Class StreamedSource
- All Implemented Interfaces:
Closeable, AutoCloseable, Iterable<Segment>
This class provides a means, via the iterator() method, of sequentially parsing every tag, character reference
and plain text segment contained within the source document using a minimum amount of memory.
In contrast, the standard Source class stores the entire source text in memory and caches every tag parsed,
resulting in memory problems when attempting to parse very large files.
The iterator parses and returns each segment as the source text is streamed in.
Previous segments are discarded for garbage collection.
Source documents up to 2GB in size can be processed, a limit which is imposed by the java language because of its use of the int data type to index string operations.
There is however a significant trade-off in functionality when using the StreamedSource class as opposed to the Source class.
The Tag.getElement() method is not supported on tags that are returned by the iterator, nor are any methods that use the Element class in any way.
The Segment.getSource() method is also not supported.
Most of the methods and constructors in this class mirror similarly named methods in the Source class where the same functionality is available.
See the description of the iterator() method for a typical usage example of this class.
In contrast to a Source object, the Reader or InputStream specified in the constructor or created implicitly by the constructor
remains open for the life of the StreamedSource object.
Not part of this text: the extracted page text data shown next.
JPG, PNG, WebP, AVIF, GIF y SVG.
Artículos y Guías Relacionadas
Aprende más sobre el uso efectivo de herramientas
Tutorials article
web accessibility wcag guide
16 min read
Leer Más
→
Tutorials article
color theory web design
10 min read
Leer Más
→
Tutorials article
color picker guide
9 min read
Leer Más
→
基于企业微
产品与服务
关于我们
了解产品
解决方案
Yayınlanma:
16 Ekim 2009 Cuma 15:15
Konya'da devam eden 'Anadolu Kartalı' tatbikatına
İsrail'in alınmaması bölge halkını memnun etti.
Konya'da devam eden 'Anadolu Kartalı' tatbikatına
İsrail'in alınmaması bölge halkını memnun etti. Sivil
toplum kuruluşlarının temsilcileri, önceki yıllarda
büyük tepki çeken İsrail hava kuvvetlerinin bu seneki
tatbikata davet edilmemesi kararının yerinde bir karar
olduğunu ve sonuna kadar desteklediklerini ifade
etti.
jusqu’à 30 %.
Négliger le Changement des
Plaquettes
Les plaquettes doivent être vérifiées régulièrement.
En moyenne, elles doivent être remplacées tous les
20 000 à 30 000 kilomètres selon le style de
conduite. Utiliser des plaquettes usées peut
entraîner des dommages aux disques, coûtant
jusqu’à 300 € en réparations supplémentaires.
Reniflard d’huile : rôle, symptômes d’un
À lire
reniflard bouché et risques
If the stream is created internally, it is automatically closed
when the end of the stream is reached or the StreamedSource object is finalized.
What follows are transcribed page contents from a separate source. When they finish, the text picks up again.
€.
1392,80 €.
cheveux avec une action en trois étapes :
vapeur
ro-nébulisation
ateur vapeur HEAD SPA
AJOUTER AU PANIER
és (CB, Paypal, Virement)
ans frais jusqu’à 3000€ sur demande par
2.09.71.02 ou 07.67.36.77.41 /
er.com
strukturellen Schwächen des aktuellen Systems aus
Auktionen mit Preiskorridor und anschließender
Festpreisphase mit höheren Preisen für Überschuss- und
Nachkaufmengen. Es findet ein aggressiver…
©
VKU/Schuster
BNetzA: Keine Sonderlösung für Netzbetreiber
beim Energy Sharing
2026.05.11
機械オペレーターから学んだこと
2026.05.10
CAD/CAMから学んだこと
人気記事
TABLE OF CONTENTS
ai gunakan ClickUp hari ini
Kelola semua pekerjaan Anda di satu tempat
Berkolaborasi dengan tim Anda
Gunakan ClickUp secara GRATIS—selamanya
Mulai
However a Reader or InputStream that is specified directly in a constructor is never closed automatically, as it can not be assumed
that the application has no further use for it. It is the user's responsibility to ensure it is closed in this case.
Explicitly calling the close() method on the StreamedSource object ensures that all resources used by it are closed, regardless of whether
they were created internally or supplied externally.
The functionality provided by StreamedSource is similar to a StAX parser,
but with some important benefits:
- The source document does not have to be valid XML. It can be plain HTML, can contain invalid syntax, undefined entities, incorrectly nested elements, server tags, or anything else that is commonly found in "tag soup".
- Every single syntactical construct in the source document's original text is included in the iterator, including the XML declaration, character references, comments, CDATA sections and server tags, each providing the segment's begin and end position in the source document. This allows an exact copy of the original document to be generated, allowing modifications to be made only where they are explicitly required. This is not possible with either SAX or StAX, which to some extent provide interpretations of the content of the XML instead of the syntactial structures used in the original source document.
The following table summarises the differences between the StreamedSource, StAX and SAX interfaces.
Note that some of the available features are documented as optional and may not be supported by all implementations of StAX and SAX.
| Feature | StreamedSource | StAX | SAX |
|---|---|---|---|
| Parse XML | ● | ● | ● |
| Parse entities without DTD | ● | ||
| Automatically validate XML | ● | ● | |
| Parse HTML | ● | ||
| Tolerant of syntax or nesting errors | ● | ||
| Provide begin and end character positions of each event1 | ● | ○ | |
| Provide source text of each event | ● | ||
| Handle server tag events | ● | ||
| Handle XML declaration event | ● | ||
| Handle comment events | ● | ● | ● |
| Handle CDATA section events | ● | ● | ● |
| Handle document type declaration event | ● | ● | ● |
| Handle character reference events | ● | ||
| Allow chunking of plain text | ● | ● | ● |
| Allow chunking of comment text | |||
| Allow chunking of CDATA section text | ● | ||
| Allow specification of maximum buffer size | ● |
Note that the OutputDocument class can not be used to create a modified version of a streamed source document.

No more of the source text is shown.